[MATERIAL FOR THE TASK — start]

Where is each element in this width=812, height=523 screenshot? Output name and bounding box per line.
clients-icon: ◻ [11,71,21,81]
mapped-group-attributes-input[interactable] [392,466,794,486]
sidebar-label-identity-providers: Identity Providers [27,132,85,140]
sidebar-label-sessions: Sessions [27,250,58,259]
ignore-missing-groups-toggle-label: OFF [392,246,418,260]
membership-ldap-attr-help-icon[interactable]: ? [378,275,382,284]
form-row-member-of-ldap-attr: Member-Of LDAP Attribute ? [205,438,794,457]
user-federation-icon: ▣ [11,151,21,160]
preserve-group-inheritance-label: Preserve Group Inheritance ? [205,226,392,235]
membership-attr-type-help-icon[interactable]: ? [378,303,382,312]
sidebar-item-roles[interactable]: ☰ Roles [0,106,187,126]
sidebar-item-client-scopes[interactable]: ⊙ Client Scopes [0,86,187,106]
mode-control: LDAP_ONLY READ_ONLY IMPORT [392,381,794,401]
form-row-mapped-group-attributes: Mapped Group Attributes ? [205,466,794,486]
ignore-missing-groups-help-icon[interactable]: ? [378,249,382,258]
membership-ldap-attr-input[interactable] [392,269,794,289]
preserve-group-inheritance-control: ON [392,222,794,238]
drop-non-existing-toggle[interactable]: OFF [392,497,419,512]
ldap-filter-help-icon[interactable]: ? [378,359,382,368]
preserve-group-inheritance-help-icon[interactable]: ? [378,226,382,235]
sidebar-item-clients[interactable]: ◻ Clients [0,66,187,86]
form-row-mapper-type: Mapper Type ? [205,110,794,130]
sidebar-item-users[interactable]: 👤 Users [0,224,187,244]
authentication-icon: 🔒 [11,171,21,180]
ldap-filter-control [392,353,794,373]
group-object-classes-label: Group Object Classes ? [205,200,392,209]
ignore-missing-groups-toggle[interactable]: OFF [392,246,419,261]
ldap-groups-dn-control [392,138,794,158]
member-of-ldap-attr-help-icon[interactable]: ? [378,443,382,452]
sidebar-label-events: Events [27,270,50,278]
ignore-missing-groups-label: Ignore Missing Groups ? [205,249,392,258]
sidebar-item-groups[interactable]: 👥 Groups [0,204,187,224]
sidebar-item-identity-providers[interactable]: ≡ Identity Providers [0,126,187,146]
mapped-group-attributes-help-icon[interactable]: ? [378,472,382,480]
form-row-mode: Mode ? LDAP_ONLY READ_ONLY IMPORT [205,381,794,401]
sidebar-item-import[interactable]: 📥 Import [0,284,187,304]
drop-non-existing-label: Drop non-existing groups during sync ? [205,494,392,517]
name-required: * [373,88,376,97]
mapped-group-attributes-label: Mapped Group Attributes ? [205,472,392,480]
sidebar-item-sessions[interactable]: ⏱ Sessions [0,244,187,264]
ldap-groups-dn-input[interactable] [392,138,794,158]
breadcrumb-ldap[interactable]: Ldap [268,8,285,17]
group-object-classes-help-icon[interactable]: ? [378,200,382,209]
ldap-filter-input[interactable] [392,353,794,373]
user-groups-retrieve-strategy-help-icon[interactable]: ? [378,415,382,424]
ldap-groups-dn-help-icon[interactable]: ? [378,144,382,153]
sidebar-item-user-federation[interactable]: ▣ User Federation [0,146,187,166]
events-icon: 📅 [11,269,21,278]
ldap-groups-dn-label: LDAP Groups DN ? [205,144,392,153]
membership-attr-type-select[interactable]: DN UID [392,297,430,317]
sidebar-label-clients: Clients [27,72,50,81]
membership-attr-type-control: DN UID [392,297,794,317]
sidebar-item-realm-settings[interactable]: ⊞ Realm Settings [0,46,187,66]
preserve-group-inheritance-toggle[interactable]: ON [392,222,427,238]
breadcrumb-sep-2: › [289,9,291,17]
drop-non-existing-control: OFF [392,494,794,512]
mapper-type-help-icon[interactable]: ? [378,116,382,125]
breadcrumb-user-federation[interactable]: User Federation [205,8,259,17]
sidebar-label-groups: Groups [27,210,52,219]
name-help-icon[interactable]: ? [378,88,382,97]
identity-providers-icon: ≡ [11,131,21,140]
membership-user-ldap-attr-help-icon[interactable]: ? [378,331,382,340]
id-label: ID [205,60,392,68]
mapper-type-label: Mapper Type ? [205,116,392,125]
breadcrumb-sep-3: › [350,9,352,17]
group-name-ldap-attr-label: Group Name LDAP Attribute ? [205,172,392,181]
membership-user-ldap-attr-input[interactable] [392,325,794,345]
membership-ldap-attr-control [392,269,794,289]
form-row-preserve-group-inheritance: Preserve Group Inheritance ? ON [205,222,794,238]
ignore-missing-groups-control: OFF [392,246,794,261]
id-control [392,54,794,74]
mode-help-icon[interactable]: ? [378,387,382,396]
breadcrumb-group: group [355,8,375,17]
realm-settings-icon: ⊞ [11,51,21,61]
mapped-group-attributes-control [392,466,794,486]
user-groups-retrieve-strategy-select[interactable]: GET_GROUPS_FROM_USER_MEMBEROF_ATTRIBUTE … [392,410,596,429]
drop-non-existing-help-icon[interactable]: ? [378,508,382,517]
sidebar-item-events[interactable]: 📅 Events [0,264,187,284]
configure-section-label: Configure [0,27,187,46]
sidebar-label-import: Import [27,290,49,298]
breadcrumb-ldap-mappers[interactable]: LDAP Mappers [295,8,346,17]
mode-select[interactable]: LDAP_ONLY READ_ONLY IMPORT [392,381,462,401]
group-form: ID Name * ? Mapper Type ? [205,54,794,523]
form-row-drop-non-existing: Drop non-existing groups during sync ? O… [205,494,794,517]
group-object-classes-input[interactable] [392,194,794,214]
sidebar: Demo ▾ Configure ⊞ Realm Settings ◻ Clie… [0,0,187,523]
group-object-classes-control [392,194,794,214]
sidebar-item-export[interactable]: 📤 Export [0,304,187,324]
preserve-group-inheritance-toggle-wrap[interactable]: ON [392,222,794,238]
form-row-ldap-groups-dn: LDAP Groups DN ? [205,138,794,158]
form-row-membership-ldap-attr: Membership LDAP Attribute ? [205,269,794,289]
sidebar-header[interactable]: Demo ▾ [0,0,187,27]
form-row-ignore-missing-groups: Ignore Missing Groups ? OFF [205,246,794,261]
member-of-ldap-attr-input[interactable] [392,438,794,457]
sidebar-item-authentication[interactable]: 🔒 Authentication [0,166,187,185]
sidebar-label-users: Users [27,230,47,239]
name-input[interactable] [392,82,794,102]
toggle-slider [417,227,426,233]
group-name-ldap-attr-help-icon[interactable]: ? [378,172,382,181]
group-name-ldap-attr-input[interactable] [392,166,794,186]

[MATERIAL FOR THE TASK — finish]
[MATERIAL FOR THE TASK — start]

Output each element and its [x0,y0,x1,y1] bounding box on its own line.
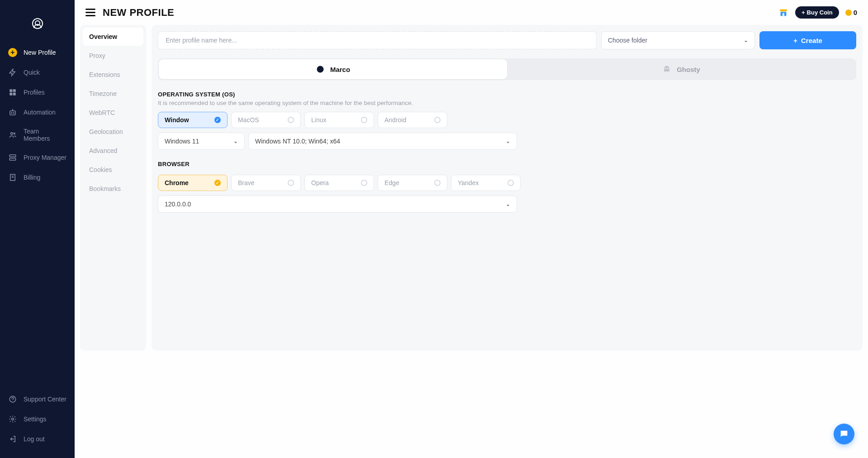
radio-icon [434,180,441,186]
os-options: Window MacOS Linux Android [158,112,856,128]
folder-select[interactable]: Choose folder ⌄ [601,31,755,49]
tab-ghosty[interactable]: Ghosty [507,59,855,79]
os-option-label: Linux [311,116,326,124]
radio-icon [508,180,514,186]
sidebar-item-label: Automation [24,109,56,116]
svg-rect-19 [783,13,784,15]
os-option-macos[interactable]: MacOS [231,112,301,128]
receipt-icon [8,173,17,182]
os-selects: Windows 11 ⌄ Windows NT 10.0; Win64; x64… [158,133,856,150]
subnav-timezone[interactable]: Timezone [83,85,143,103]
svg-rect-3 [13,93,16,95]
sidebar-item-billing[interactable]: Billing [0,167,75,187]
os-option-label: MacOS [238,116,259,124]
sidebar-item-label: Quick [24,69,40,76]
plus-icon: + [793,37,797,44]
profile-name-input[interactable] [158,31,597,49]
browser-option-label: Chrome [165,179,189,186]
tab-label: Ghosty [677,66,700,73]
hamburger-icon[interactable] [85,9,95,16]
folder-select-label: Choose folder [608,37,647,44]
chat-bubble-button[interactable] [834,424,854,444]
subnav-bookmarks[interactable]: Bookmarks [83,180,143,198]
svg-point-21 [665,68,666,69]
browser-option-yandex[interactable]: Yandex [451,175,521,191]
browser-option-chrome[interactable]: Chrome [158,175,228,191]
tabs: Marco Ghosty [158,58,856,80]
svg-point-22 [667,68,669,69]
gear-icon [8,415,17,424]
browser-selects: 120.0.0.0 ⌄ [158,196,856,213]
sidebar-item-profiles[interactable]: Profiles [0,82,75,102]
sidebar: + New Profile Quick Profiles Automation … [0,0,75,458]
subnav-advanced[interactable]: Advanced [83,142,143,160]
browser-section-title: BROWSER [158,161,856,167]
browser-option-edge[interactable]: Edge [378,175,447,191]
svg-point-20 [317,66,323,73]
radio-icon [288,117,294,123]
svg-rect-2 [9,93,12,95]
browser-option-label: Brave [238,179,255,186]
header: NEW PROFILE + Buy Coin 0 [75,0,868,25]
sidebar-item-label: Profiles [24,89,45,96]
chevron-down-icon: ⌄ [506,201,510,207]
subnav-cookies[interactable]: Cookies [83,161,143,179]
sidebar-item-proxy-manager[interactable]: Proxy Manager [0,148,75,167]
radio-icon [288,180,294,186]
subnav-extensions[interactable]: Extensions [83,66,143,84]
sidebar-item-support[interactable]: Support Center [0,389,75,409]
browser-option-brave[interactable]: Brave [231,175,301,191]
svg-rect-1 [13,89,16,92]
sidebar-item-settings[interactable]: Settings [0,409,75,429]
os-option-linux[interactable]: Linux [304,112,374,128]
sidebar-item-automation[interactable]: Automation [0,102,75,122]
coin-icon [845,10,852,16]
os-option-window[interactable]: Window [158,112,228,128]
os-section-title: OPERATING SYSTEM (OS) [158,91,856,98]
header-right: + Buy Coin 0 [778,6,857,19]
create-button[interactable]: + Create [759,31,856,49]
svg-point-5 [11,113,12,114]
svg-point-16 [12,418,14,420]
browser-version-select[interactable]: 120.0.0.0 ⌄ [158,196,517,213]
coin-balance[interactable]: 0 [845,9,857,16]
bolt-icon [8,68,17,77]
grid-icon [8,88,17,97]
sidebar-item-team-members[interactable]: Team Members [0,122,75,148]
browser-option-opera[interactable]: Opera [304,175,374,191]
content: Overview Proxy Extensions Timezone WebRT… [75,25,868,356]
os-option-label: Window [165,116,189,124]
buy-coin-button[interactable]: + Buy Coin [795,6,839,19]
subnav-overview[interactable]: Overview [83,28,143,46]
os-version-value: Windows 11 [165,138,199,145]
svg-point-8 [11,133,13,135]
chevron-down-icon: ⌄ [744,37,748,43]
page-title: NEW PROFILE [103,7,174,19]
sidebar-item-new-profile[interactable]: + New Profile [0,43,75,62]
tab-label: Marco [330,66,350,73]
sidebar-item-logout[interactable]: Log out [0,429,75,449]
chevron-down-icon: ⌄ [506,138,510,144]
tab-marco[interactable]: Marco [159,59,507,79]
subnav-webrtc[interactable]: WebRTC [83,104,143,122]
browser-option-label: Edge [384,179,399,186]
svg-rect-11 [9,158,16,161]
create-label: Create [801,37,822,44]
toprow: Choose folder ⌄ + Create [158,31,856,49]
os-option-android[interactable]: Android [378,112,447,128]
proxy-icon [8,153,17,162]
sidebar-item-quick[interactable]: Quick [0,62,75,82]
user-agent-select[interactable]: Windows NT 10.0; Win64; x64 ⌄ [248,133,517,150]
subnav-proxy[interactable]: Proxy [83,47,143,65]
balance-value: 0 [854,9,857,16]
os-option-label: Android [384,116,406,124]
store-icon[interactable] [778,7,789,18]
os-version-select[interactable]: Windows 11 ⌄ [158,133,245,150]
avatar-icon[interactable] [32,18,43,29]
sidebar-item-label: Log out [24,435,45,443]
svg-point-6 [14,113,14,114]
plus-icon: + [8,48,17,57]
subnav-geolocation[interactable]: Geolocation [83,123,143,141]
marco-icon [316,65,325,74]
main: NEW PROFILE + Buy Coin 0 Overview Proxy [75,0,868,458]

[MATERIAL FOR THE TASK — finish]

> _WHAT TO WORK ON_:
Look through the data and show every line containing "down".

> _ANSWER BOX_:
chevron-down-icon: ⌄ [506,201,510,207]
chevron-down-icon: ⌄ [744,37,748,43]
chevron-down-icon: ⌄ [506,138,510,144]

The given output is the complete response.